Der ukrainische Designer und Stylist Andre Tan hat in einem neuen Instagram-Video, auf das das Projekt Styler von RBC-Ukraine aufmerksam gemacht hat, direkt mit einem der hartnäckigsten Mythen der Alltagsmode gebrochen: dem, dass „Schwarz immer schlank macht“. Seiner Meinung nach ist es ein Fehler, sich ausschließlich auf die dunkle Farbe zu verlassen – sie schadet der Silhouette oft mehr, als dass sie hilft. Als entscheidendes Argument nannte er nicht den Farbton des Stoffes, sondern den Schnitt, die Passform und die Proportionen des Kleidungsstücks.

Der Mythos vom „schlank machenden“ Schwarz

Tan räumte ein, dass dunkle Töne tatsächlich eine nützliche Funktion erfüllen: Sie bündeln die Silhouette und machen deren Konturen weniger deutlich. Allerdings sei dieser Effekt nach seiner Einschätzung nicht ausreichend, damit eine Person objektiv schlanker wirkt. „Die Farbe Schwarz macht Sie von allein nicht schlanker. Ja, sie kann Ihre Silhouette vielleicht etwas bündeln und ihre Konturen weniger deutlich machen, aber wenn das Kleidungsstück die falsche Länge hat, schlecht sitzt oder Volumen hinzufügt, rettet Sie Schwarz nicht“, erklärte der Designer. Die Farbe allein wirkt also nur als minimaler, nicht aber als entscheidender Faktor.

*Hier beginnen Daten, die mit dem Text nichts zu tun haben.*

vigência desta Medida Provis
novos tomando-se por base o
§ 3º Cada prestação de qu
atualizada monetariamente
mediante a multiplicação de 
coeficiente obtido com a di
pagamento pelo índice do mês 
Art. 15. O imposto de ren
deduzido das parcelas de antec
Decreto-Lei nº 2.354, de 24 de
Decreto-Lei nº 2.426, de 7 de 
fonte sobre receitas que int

Der Schnitt ist wichtiger als die Farbe

Die zentrale These des Stylisten lautet, dass ein misslungener Schnitt in keiner Farbe verziehen wird. Ungeformte Kleidung in einer großen Größe kann seiner Meinung nach selbst bei vollständig schwarzer Farbe die Silhouette massiver erscheinen lassen, statt ihre Mängel zu verbergen. Eine helle Sache mit korrekter Passform erzielt hingegen das Gegenteil: Ein heller Blazer mit klarer Schulterlinie streckt die Figur optisch und macht sie schlanker. Der Schluss, den Tan zieht, ist eindeutig: Das Geheimnis eines schlanken Looks liegt nicht darin, sich ausschließlich in Schwarz zu kleiden, sondern darin, Form und Proportionen richtig einzusetzen.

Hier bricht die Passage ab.